§ **Work required**
Reproduce each line of the material exactly, minus any picture.

§ **Extracted material**
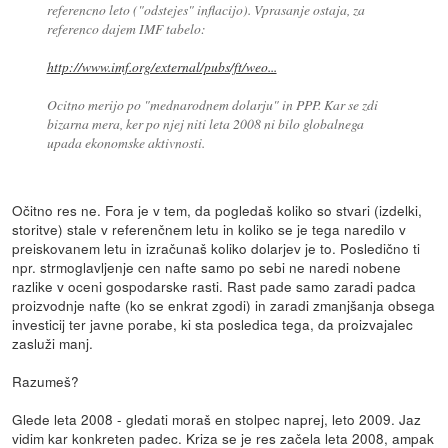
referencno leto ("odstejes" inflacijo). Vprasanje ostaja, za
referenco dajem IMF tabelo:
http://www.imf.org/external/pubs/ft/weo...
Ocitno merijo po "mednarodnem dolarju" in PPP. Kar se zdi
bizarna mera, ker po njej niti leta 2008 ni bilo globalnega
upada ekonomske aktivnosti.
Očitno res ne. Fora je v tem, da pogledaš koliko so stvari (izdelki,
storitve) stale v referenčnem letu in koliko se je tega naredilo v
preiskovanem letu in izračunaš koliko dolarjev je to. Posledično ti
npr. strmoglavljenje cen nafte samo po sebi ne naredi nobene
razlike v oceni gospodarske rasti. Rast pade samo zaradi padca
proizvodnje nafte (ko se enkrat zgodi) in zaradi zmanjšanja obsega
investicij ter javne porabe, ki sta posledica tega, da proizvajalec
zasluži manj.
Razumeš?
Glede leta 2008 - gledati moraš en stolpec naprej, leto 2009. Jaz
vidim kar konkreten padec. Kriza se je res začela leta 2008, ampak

§ **Response to this exercise**
referencno leto ("odstejes" inflacijo). Vprasanje ostaja, za
referenco dajem IMF tabelo:
http://www.imf.org/external/pubs/ft/weo...
Ocitno merijo po "mednarodnem dolarju" in PPP. Kar se zdi
bizarna mera, ker po njej niti leta 2008 ni bilo globalnega
upada ekonomske aktivnosti.
Očitno res ne. Fora je v tem, da pogledaš koliko so stvari (izdelki,
storitve) stale v referenčnem letu in koliko se je tega naredilo v
preiskovanem letu in izračunaš koliko dolarjev je to. Posledično ti
npr. strmoglavljenje cen nafte samo po sebi ne naredi nobene
razlike v oceni gospodarske rasti. Rast pade samo zaradi padca
proizvodnje nafte (ko se enkrat zgodi) in zaradi zmanjšanja obsega
investicij ter javne porabe, ki sta posledica tega, da proizvajalec
zasluži manj.
Razumeš?
Glede leta 2008 - gledati moraš en stolpec naprej, leto 2009. Jaz
vidim kar konkreten padec. Kriza se je res začela leta 2008, ampak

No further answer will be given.